Er hatte nicht übertrieben. Ein gewaltiges Sabwa-Weibchen lag mit blutigem Körper und zerfetzter Kehle im Gras. »Das ist Ragnar aus den Kristallbergen. Chandra fand in seinem Rudel Zuflucht«, stellte er mich seinen sechs Gefährten vor. Zwei von ihnen wirkten mehr als nur leicht verletzt, der dritte humpelte. Bei den anderen drei handelte es sich um Weibchen.

»Und was willst du hier?«, entgegnete eines der Weibchen knurrend.

Überrascht musterte ich sie. Trotz ihrer abweisenden Art und den verhärmten Gesichtszügen konnte ich ihre einstige Schönheit erahnen. Viel zu dünn und mit unzähligen Narben schien ihr Groll nicht verwunderlich. »Ich versprach Brym, ihm auf meiner nächsten Wanderung einen Besuch abzustatten. So wie es aussieht, komme ich rechtzeitig. Ich werde euch helfen, diesen Spuk zu beenden.«

»Und was verlangst du dafür? Niemand von uns wird sich dir freiwillig hingeben«, schaltete sich die Kleinste von ihnen ein.

»Ich habe keinerlei Interesse an einer von euch«, stellte ich klar.

»Ach ja? Du hast keine Gefährtin.«

»Brym half Chandra und somit unserem ganzen Rudel. Ich tue es für sie. Und für Finn, unseren Alpha«, schob ich eilig hinterher, schließlich tat ich es nicht ihretwegen.
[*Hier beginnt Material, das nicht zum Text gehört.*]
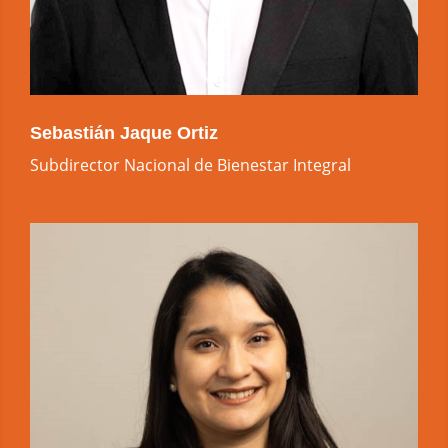
Sebastián Jaque Ortiz
Subdirector Nacional de Bienestar Integral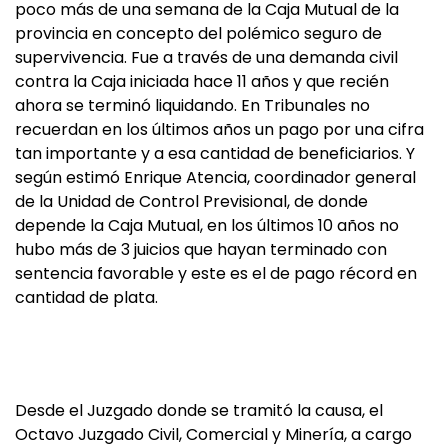
poco más de una semana de la Caja Mutual de la
provincia en concepto del polémico seguro de
supervivencia. Fue a través de una demanda civil
contra la Caja iniciada hace 11 años y que recién
ahora se terminó liquidando. En Tribunales no
recuerdan en los últimos años un pago por una cifra
tan importante y a esa cantidad de beneficiarios. Y
según estimó Enrique Atencia, coordinador general
de la Unidad de Control Previsional, de donde
depende la Caja Mutual, en los últimos 10 años no
hubo más de 3 juicios que hayan terminado con
sentencia favorable y este es el de pago récord en
cantidad de plata.
Desde el Juzgado donde se tramitó la causa, el
Octavo Juzgado Civil, Comercial y Minería, a cargo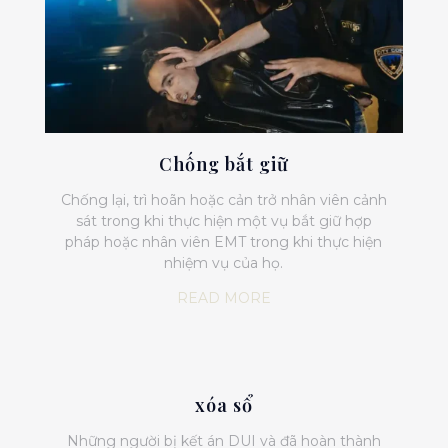
Chống bắt giữ
Chống lại, trì hoãn hoặc cản trở nhân viên cảnh
sát trong khi thực hiện một vụ bắt giữ hợp
pháp hoặc nhân viên EMT trong khi thực hiện
nhiệm vụ của họ.
READ MORE
xóa sổ
Những người bị kết án DUI và đã hoàn thành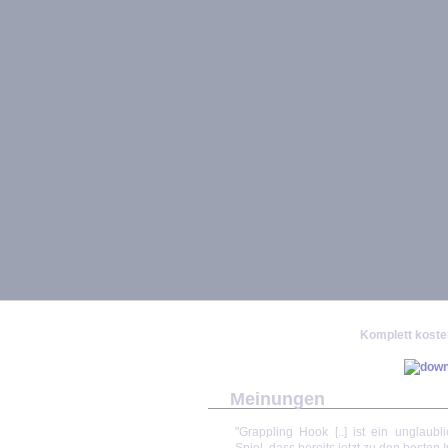
Komplett kosten
Meinungen
"Grappling Hook [..] ist ein unglaub
Spiel, dass bereits jetzt zu den besten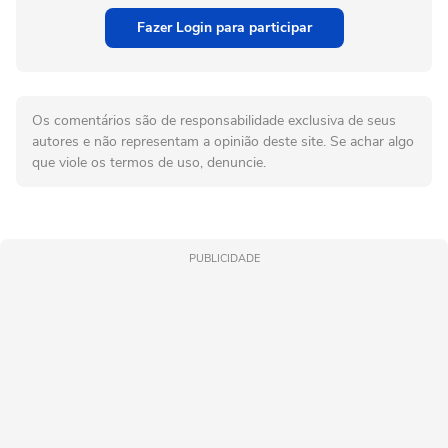
Fazer Login para participar
Os comentários são de responsabilidade exclusiva de seus
autores e não representam a opinião deste site. Se achar algo
que viole os termos de uso, denuncie.
PUBLICIDADE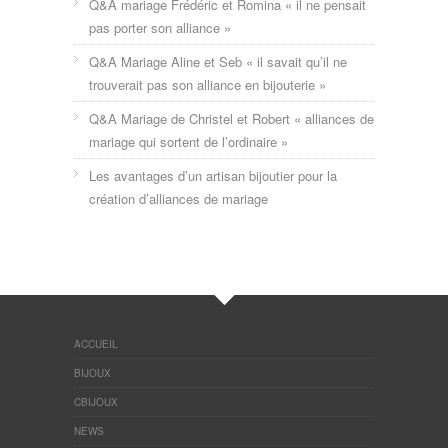
Q&A mariage Frédéric et Romina « il ne pensait
pas porter son alliance »
Q&A Mariage Aline et Seb « il savait qu’il ne
trouverait pas son alliance en bijouterie »
Q&A Mariage de Christel et Robert « alliances de
mariage qui sortent de l’ordinaire »
Les avantages d’un artisan bijoutier pour la
création d’alliances de mariage
ACCUEIL
BIJOUX
CBIJOUX
NEWS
Die Weibchen tauschten einen Blick miteinander, schwiegen dann aber immerhin. »Nimm dir«, wechselte Brym das Thema und deutete auf den erlegten Körper. Ich spürte meinen Hunger inzwischen deutlich, daher ließ ich mich kein weiteres Mal bitten und langte kräftig zu. Das erlegte Tier war ausreichend groß, sodass ich nicht zu befürchten brauchte, ihnen zu wenig übrig zu lassen.

Nachdem wir alle gesättigt waren, versorgte Brym die Verletzungen seiner Gefährten gewissenhaft mit der Paste, die auch schon mir geholfen hatte. Schließlich deutete er mit dem Kopf in eine Richtung, weg vom Bach. Ich folgte ihm auf leisen Pranken und überwachte die Umgebung sorgfältig. Er führte mich in den Wald hinein, immer tiefer, bis ich ihre Witterung aufnahm. Wir hatten Glück, denn der Wind wehte uns leicht entgegen und würde unsere Ankunft zumindest vor ihren Nasen verbergen. Ich entdeckte den Höhleneingang und legte mich hin, beobachtete, sah jedoch niemanden.
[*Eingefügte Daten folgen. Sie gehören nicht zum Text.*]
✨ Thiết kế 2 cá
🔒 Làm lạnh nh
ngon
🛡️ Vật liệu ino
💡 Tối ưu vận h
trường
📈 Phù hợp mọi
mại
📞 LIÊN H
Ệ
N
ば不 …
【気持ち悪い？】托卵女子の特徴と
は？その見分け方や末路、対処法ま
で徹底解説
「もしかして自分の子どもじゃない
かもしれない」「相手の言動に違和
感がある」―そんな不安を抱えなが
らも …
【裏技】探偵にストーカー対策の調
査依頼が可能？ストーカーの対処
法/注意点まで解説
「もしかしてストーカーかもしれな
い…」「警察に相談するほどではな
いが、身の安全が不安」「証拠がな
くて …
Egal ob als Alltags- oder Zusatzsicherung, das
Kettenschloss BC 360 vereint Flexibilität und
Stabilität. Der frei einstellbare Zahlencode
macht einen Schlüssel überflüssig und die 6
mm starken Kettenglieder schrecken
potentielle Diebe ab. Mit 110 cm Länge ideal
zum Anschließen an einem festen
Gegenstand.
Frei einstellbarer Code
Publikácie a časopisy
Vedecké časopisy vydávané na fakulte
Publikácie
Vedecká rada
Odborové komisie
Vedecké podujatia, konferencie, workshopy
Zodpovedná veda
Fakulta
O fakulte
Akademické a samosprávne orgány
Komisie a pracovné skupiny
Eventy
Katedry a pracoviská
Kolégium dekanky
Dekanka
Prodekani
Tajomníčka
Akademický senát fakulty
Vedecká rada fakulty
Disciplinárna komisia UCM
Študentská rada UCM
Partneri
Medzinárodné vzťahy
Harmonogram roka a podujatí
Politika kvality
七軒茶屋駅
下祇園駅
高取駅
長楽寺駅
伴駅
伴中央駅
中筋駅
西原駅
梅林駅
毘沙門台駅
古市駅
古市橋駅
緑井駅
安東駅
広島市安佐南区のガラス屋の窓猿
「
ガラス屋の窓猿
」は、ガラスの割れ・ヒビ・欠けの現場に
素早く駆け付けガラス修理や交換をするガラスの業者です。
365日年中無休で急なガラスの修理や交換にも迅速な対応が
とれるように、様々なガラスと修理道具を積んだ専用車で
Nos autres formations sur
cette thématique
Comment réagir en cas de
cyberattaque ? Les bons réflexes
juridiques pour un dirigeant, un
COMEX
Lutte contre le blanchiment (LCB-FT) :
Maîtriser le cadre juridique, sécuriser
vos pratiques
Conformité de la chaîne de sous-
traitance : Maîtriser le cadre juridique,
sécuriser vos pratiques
»Hast du sie verletzt?«, erkundigte ich mich. Brym zuckte vor Schreck zusammen.

»Nein, ich glaube nicht, warum?«

»Ich rieche frisches Blut, zwar nur leicht, aber eindeutig.«

»Bist du dir sicher, dass es nicht dein blutverschmiertes Maul ist?«, fragte er belustigt.

Ich witterte erneut. »Ja, ganz sicher.« Ernst wandten wir uns wieder dem Höhleneingang zu. »Ich geh rein«, teilte ich ihm mit, erhob mich und schlich geduckt durch das Gestrüpp.

»Warte, Ragnar«, zischte Brym, doch ich beachtete ihn nicht mehr. In der letzten Linie von Sträuchern, bevor das freie Feld begann, sank ich flach auf den Boden, witterte, horchte, dann sprang ich vor und pirschte mich lautlos heran, bis zum Eingang. Niemand kam, nichts regte sich.

»Brym, komm!«, rief ich in Gedanken. »Beeil dich.« Vorsichtig schlich ich in den Gang hinein.